I think Firaxis also had a goal to streamline the missions. Outside of the major campaign set pieces, you can finish a typical mission relatively quickly.

The original XCOM missions could be time consuming. Even getting your 12 soldiers out of the dropship could take a while (that's probably why you start outside the dropship in the remakes).

[โ€“] addie@feddit.uk 3 points 1 week ago

Yeah. The OpenXCom makes troop movement incredibly fast, by colouring every square you can move to with whether you'll still be able to do an aimed shot / snap shot / auto shot. It makes most missions quick, a mystery why it wasn't implemented that way in the first place. Very similar in effect to XCOM's move-and-shoot or dash highlighting.

I think @ChicoSuave@lemmy.world has a very good point - the Firaxis changes do make the decisions a lot more consequential. In UFO, you'd still want to have your highly-ranked, psionic and sniper troops out on missions - just those guys get decent armour and they stay at the back, since they're too valuable to take point. Certainly too valuable to go prowling the corridors with a cattle prod in hand, and that's essential for overall victory.
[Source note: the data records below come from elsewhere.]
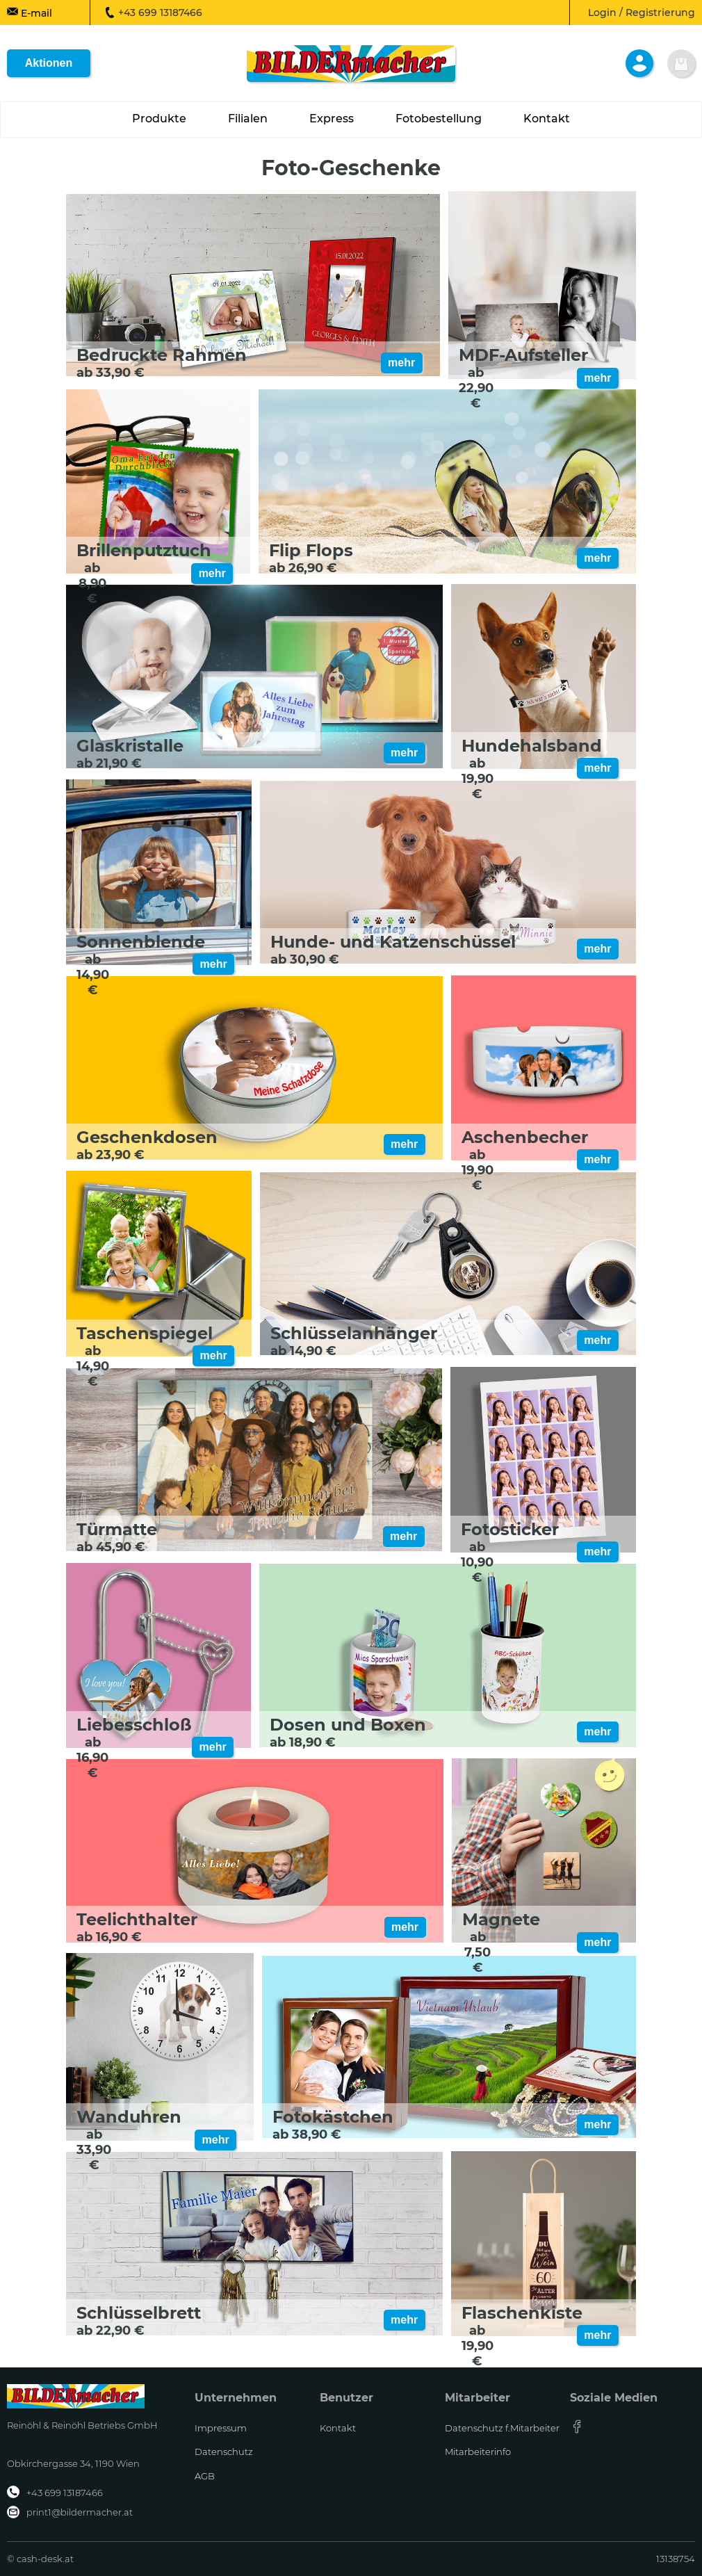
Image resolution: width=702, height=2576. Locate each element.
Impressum (221, 2427)
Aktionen (48, 63)
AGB (205, 2475)
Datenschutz (224, 2451)
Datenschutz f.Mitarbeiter (502, 2427)
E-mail (29, 12)
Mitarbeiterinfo (478, 2451)
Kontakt (338, 2427)
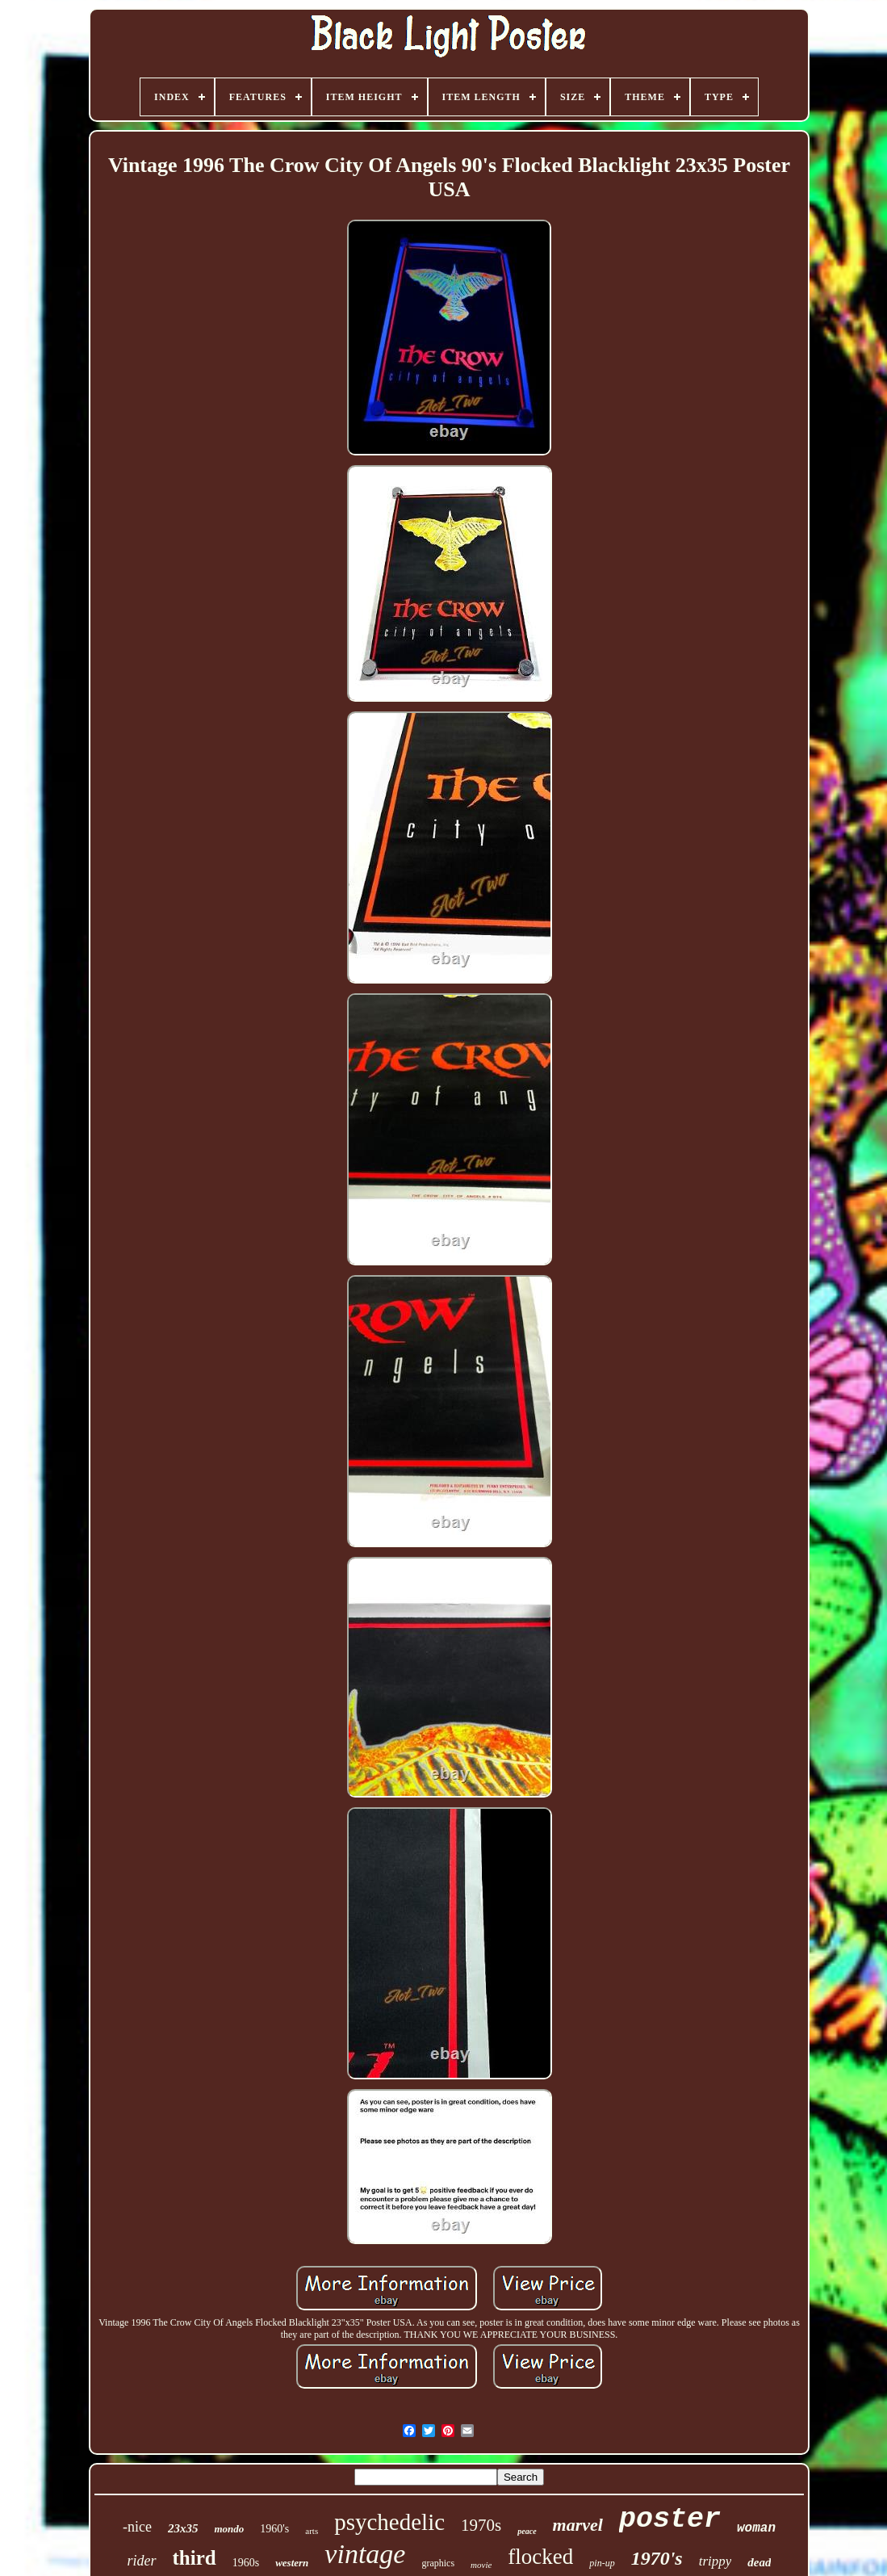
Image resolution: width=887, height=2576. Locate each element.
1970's (657, 2558)
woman (756, 2528)
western (291, 2563)
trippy (715, 2561)
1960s (245, 2563)
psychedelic (389, 2522)
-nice (137, 2527)
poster (670, 2519)
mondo (229, 2529)
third (194, 2558)
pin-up (601, 2563)
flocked (540, 2557)
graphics (437, 2563)
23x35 (183, 2528)
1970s (481, 2525)
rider (142, 2561)
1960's (274, 2529)
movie (481, 2565)
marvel (578, 2525)
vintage (364, 2554)
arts (311, 2531)
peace (526, 2531)
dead (759, 2562)
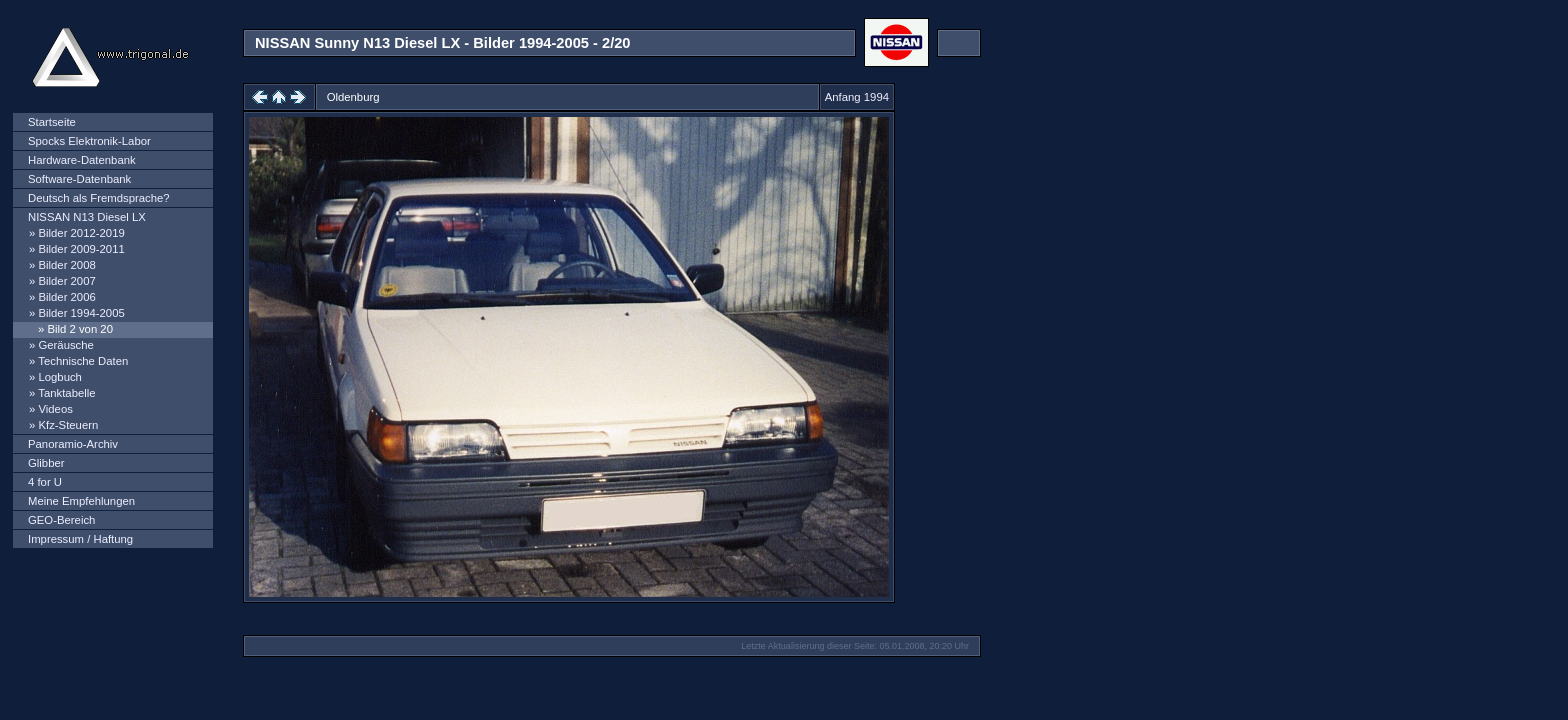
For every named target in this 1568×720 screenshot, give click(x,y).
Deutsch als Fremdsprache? (99, 198)
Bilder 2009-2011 (81, 249)
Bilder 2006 (66, 297)
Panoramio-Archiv (73, 444)
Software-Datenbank (79, 179)
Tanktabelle (66, 393)
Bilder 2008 (66, 265)
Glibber (46, 463)
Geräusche (65, 345)
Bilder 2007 (66, 281)
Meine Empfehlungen (81, 501)
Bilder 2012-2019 (81, 233)
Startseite (52, 122)
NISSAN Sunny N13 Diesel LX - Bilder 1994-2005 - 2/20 (443, 43)
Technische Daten (83, 361)
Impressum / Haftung (80, 539)
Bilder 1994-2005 (81, 313)
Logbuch (59, 377)
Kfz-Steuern (68, 425)
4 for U (45, 482)
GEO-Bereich (61, 520)
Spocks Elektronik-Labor (89, 141)
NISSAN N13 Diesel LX (87, 217)
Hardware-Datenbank (82, 160)
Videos (55, 409)
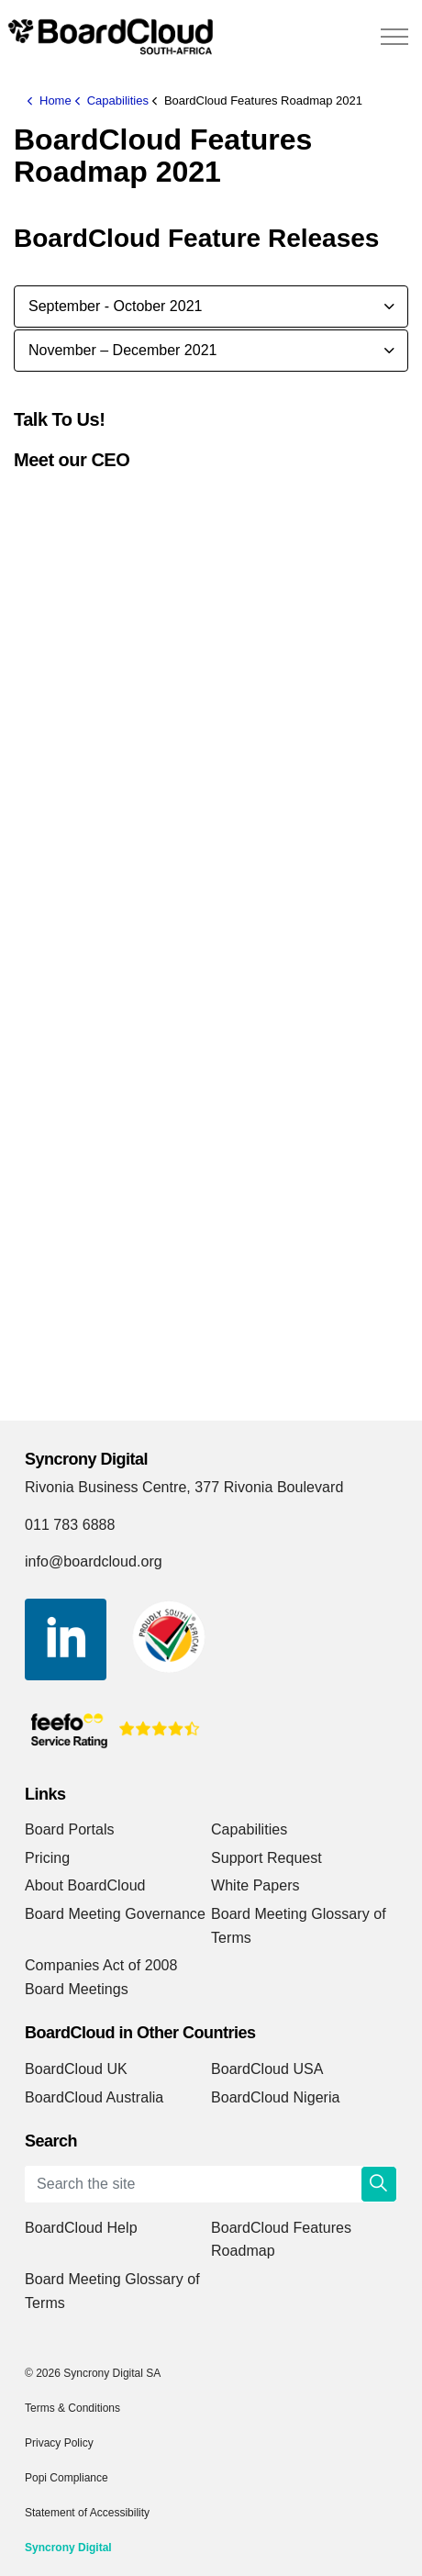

I do very much like the Firaxis games in general - I finished XCOM1 on classic+ironman - but the decisions are borderline 'too consequential'. It's difficult to get a decent stock of high-ranking troops, so losing any of them hurts a lot. And PP just goes much too far.

Even a 'good' mission in UFO can have as many troop casualties as an entire XCOM campaign. Good tactics help, but it's a brutal war against a terrible foe.